It’s a long, sordid story, but the moral is simple: Beware what you ask for — you might get it!
A little background: Back in 2007, I was so happy. The Presidential Management Fellowship program office “popped the cap”—they allowed universities to nominate an unlimited number of graduating students for the prestigious PMF program. Previously, we were only allowed to nominate 10% of our graduates, which meant we had a competition for these precious spots. But with this change I could nominate everyone! Our group of MPA/MPP career advisors had asked for this program change more than once, and we finally got it! However, since nobody had to vouch for their school’s nominees or even affirm that the nominees were interested in public service, applications grew exponentially, and OPM became overwhelmed.
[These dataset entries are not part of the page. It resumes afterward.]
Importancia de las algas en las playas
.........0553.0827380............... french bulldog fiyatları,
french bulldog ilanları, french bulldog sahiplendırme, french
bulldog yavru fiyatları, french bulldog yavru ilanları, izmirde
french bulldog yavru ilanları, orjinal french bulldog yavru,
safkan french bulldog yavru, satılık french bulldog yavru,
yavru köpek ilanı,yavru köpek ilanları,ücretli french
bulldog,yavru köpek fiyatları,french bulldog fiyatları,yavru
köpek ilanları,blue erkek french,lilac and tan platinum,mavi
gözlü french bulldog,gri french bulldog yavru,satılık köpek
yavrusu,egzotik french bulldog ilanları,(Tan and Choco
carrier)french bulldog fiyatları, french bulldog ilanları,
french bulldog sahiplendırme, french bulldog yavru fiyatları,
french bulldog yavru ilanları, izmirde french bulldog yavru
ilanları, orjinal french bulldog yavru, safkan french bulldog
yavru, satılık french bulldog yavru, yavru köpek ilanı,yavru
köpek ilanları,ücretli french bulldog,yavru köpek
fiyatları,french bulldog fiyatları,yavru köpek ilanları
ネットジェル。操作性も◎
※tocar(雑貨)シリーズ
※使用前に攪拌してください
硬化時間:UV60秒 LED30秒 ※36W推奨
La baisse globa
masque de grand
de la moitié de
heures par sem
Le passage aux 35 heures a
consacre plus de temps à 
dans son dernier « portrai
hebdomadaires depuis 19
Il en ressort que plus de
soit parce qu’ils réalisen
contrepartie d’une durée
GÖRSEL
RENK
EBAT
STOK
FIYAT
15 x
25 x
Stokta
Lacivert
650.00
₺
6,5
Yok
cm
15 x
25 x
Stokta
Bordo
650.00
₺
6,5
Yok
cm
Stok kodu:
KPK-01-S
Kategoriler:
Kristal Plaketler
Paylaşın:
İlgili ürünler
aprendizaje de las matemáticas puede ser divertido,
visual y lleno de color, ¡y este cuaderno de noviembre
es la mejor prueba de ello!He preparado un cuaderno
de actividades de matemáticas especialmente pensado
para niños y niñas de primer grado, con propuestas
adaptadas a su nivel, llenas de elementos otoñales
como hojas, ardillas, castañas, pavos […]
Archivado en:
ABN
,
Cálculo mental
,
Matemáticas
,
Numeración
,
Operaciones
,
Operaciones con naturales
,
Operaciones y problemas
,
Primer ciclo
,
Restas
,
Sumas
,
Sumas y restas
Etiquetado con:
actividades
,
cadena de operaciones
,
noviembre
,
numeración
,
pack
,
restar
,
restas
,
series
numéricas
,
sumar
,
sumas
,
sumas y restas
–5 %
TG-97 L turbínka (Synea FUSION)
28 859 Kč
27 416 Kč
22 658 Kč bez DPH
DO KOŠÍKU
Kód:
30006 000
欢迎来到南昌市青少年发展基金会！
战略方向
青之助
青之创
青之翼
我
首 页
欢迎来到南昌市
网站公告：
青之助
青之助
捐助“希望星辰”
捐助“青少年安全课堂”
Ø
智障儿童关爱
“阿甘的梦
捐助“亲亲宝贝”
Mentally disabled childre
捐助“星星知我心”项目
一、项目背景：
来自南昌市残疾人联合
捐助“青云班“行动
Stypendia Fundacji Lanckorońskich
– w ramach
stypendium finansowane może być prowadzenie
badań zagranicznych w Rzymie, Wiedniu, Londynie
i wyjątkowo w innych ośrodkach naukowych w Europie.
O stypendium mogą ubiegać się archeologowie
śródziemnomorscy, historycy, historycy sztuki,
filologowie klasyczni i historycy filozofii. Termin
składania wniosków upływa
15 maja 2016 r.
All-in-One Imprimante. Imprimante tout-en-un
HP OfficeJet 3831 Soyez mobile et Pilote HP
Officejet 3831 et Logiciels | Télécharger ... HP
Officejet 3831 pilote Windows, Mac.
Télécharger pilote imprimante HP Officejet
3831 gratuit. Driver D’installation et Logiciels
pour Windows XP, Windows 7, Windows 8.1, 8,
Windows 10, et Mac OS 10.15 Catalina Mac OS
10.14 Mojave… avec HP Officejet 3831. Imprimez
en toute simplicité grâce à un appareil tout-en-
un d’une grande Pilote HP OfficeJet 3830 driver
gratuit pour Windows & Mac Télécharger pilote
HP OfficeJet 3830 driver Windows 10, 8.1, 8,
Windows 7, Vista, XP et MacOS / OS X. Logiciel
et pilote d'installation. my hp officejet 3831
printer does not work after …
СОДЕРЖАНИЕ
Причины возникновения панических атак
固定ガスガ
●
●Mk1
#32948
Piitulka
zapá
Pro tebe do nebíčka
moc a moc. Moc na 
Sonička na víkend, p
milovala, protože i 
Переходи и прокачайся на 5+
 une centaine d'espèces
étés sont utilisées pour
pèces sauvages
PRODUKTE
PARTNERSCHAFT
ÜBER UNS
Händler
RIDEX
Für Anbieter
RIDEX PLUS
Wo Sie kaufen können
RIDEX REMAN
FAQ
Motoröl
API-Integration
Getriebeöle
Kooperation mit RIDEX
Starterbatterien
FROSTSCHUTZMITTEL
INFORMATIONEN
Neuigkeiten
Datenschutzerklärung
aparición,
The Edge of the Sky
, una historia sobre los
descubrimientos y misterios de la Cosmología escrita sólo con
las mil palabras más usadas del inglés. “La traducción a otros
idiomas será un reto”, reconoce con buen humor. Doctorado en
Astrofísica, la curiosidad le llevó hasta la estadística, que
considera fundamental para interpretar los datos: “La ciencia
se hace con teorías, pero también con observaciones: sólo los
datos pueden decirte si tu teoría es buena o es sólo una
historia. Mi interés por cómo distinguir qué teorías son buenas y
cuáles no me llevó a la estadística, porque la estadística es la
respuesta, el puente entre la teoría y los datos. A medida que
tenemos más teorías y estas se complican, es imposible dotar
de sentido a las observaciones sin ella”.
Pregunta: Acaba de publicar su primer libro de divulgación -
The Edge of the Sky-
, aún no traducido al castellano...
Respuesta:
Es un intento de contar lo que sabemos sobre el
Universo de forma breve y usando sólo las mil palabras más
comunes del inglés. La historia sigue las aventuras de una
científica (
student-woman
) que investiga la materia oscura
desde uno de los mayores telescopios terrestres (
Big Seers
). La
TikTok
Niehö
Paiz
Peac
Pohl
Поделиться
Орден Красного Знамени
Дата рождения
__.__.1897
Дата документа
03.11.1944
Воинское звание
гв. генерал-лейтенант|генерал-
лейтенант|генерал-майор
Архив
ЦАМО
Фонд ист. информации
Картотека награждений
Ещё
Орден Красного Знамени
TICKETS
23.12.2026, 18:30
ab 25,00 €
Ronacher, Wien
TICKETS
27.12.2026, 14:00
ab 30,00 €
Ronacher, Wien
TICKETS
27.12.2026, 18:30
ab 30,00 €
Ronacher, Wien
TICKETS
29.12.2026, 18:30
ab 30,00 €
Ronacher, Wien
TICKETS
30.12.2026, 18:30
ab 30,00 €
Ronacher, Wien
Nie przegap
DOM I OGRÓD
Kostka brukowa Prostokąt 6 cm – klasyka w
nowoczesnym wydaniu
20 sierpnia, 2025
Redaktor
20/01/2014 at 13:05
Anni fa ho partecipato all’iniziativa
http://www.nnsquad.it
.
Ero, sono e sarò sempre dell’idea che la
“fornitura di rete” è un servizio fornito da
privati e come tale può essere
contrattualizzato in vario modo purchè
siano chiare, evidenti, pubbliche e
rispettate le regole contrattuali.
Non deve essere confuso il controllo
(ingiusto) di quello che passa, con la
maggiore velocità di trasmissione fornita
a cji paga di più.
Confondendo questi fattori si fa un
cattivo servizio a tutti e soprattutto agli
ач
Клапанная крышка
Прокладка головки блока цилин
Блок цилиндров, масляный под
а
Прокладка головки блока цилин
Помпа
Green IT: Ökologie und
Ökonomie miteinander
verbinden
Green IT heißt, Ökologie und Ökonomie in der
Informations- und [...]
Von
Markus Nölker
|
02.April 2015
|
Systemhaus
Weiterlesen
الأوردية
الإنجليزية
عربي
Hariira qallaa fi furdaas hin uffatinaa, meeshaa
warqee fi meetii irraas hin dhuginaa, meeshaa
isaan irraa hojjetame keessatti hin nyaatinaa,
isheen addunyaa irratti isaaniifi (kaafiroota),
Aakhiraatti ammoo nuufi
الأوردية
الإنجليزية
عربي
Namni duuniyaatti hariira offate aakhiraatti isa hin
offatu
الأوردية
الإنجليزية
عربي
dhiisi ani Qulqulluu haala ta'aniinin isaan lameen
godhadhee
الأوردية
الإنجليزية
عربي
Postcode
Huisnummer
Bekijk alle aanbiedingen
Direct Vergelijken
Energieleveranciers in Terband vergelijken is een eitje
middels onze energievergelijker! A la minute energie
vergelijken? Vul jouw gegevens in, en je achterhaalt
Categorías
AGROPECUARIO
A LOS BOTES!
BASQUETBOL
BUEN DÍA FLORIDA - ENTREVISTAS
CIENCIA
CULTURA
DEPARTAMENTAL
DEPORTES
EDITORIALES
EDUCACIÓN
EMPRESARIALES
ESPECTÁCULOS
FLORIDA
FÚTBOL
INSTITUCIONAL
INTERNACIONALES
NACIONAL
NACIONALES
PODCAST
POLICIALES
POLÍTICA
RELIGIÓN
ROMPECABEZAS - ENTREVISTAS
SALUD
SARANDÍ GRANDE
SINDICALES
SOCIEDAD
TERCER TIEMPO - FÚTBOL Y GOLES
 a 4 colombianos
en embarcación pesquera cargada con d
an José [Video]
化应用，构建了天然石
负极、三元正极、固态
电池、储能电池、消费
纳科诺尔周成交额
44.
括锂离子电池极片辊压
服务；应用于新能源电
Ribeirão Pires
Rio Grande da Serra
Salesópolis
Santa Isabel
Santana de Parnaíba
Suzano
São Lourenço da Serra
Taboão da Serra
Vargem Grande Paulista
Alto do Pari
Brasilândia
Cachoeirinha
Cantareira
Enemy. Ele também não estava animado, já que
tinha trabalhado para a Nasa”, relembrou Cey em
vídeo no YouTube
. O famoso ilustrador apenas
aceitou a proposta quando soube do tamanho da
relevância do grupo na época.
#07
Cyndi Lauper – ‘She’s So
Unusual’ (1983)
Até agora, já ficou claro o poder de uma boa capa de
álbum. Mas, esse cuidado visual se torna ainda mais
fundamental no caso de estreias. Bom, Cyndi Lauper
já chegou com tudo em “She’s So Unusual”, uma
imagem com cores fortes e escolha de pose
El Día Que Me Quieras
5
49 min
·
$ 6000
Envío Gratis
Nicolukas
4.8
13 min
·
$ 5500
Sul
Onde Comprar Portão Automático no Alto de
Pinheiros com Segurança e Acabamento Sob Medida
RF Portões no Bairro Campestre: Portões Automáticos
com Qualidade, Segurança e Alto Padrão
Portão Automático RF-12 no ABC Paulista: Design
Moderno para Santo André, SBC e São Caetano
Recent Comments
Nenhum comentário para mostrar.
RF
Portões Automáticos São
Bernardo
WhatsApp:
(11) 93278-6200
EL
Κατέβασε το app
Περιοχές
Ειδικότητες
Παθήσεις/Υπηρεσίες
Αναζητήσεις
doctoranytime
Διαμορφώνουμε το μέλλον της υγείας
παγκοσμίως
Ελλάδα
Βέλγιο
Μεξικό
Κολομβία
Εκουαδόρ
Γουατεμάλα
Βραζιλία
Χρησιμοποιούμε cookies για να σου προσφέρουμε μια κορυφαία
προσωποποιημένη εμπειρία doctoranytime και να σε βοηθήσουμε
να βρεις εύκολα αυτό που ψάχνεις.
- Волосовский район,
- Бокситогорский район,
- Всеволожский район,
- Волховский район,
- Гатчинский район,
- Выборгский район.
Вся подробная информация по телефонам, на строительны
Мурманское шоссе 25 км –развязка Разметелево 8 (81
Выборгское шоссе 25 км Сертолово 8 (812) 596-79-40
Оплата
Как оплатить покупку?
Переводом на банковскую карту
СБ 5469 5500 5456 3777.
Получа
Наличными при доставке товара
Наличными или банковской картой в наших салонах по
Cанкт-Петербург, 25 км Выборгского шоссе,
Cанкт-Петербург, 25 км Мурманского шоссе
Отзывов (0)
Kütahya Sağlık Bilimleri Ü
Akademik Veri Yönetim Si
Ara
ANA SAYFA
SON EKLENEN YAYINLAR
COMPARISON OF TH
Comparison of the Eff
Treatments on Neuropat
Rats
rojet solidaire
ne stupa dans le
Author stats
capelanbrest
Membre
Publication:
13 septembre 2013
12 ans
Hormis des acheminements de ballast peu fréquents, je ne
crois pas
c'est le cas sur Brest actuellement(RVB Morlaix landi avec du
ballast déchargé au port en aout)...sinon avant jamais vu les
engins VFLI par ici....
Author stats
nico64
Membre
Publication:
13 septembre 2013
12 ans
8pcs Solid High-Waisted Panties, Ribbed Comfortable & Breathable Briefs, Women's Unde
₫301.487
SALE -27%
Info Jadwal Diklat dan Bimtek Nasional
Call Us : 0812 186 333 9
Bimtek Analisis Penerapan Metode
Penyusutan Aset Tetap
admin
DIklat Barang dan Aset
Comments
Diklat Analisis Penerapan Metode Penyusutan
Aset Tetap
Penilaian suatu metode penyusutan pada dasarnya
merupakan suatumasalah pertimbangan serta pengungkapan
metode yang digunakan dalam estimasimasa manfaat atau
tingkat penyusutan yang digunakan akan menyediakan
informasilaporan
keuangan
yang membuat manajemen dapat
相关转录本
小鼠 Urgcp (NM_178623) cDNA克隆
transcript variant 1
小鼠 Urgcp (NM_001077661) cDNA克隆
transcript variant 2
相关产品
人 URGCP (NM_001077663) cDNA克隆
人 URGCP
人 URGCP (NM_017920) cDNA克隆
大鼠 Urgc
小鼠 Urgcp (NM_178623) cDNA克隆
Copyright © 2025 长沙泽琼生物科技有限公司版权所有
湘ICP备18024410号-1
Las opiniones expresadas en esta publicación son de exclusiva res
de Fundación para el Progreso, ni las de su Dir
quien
Then came the recession, with its huge negative impact on law firm positions for law school graduates. So law school (and other non-MPA) nominees increased by leaps and bounds. More applications meant more overwhelming. To streamline the process, OPM added an online assessment. Then they eliminated the in-person assessment. None of these changes were resulting in the selection of the best future federal government managers and leaders, although I’m guessing the process was more inclusive.
In response to a ruling by the Merit Systems Protection Board in 2010, the PMF program underwent tremendous changes again and became a part of the “Pathways” programs designed for students and recent graduates. The Pathways menu includes internships, a two-year Recent Graduates program and the PMF. While this hiring authority was created in 2011, very few agencies use the Recent Graduates program—today, USAJOBS lists 102 Pathways positions, and 56 of them are in Department of Defense.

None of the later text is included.